Longitudinal associations of serum 25-hydroxyvitamin-D Physical Activity and Knee Pain and Dysfunction with Muscle Mass Muscle Strength and Muscle Quality in Community-dwelling Older Adults — ASN Events
  1. Schedule
  2. Poster Viewing II (even numbers)
  3. Longitudinal associations of serum 25-hydroxyvitamin-D Physical Activity and Knee Pain and Dysfunction with Muscle Mass Muscle Strength and Muscle Quality in Community-dwelling Older Adults

Longitudinal associations of serum 25-hydroxyvitamin-D Physical Activity and Knee Pain and Dysfunction with Muscle Mass Muscle Strength and Muscle Quality in Community-dwelling Older Adults (#236)

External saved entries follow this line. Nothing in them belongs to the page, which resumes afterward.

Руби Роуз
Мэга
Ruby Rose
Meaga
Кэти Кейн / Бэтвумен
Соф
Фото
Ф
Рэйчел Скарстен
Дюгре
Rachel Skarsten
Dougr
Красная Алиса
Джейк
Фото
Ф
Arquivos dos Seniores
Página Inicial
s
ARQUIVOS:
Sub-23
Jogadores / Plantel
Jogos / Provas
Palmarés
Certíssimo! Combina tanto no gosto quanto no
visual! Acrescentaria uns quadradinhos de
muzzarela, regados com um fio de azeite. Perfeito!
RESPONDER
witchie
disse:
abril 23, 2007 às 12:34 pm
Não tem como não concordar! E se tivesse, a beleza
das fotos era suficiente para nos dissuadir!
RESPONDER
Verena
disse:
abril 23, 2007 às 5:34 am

Saliu Balogun 1 , Dawn Aitken 1 , Tania Winzenberg 1 , Karen Wills 1 , David Scott 2 3 , Michele Callisaya 1 2 , Graeme Jones 1
  1. Menzies Institute for Medical Research, University of Tasmania, Hobart, TASMANIA, Australia
  2. Department of Medicine, , School of Clinical Sciences at Monash Health, Faculty of Medicine, Nursing and Health Sciences, Monash University, , Clayton, Victoria, Australia
  3. Melbourne Medical School (Western Campus) and Australian Institute for Musculoskeletal Science, The University of Melbourne and Western Health,, St Albans, Victoria, Australia

Objective: Traditionally, analysis has focused on examining how loss of muscle mass, strength and muscle quality differ between individuals (between-person comparison). Less well recognised is how variability in risk factors over time within the same individual (within-person comparison) is associated with loss of muscle mass, strength and muscle quality. This study aims to describe the associations of between-person and within-person variability in serum 25-hydroxyvitamin D (25OHD), physical activity (PA) and knee pain and dysfunction with age-related loss of skeletal muscle mass, strength and muscle quality over 10 years in community-dwelling older adults.

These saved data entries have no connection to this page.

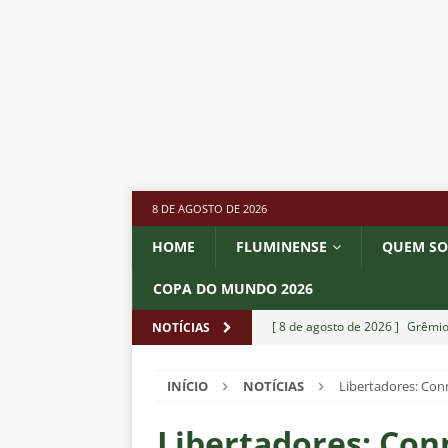
8 DE AGOSTO DE 2026
HOME
FLUMINENSE
QUEM S
COPA DO MUNDO 2026
[ 8 de agosto de 2026 ]
Grêmio 
NOTÍCIAS
Estatísticas
DICAS DE APOS
INÍCIO
NOTÍCIAS
Libertadores: Con
[ 8 de agosto de 2026 ]
Jornali
contra o Botafogo; veja o time
Libertadores: Conm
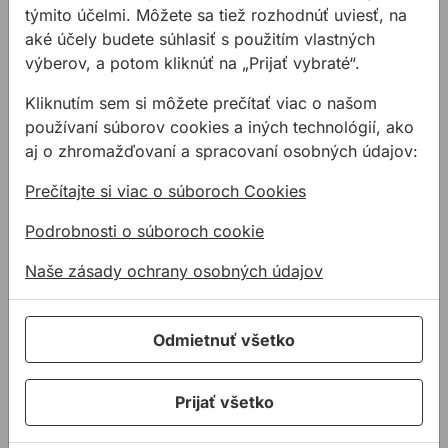
odstrániť čističom ALLMEDIA IPA
týmito účelmi. Môžete sa tiež rozhodnúť uviesť, na
aké účely budete súhlasiť s použitím vlastných
Vlastnosti:
výberov, a potom kliknúť na „Prijať vybraté“.
nosič odolný voči pretrhnutiu
veľmi vysoká dotyková lepivosť
Kliknutím sem si môžete prečítať viac o našom
veľmi vysoká odolnosť voči starnutiu
používaní súborov cookies a iných technológií, ako
aj o zhromažďovaní a spracovaní osobných údajov:
Rozmery a balenie:
19mm/50m
Prečítajte si viac o súboroch Cookies
25mm/50m
Podrobnosti o súboroch cookie
30mm/50m
38mm/50m
Naše zásady ochrany osobných údajov
50mm/50m
iné rozmery na vyžiadanie
Odmietnuť všetko
Farba:
transparent
Prijať všetko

Method: Participants (n=1033; 51% women; mean age 63±7.4 years) were measured at baseline, 2.5, 5, and 10 years. Lower-limb lean mass (LLM) was assessed using DXA, lower-limb muscle strength (LMS) using a dynamometer; and lower-limb muscle quality (LMQ) calculated as LMS/LLM. Knee pain and dysfunction were assessed using the Western Ontario and McMaster Universities Osteoarthritis (WOMAC) index. PA was measured using pedometers. Linear mixed effect regression models, with adjustment for confounders, were used to estimate the association of within-person and between-person variability in PA, 25(OH)D and WOMAC score with muscle mass, strength and muscle quality.

Results: Both between-person and within-person increases in PA were associated with higher LLM, LMS and LMQ (all P<0.05). Within-person and between-person increases in knee pain and dysfunction were associated with lower LLS, LMQ but not LLM (all P<0.05). Between-person effects showed that higher 25(OH)D was associated with higher LLM, LMS and LMQ (all P<0.05); whereas, within-person increases in 25(OH)D was associated with a higher LMS, LMQ but not LLM.

Conclusions: Variability in 25(OH)D, knee pain and dysfunction within an individual over time relate to muscle changes in that individual. Increasing one’s own PA level further increases muscle mass, strength and quality supporting the clinical recommendation of promoting PA to reduce age-related muscle loss.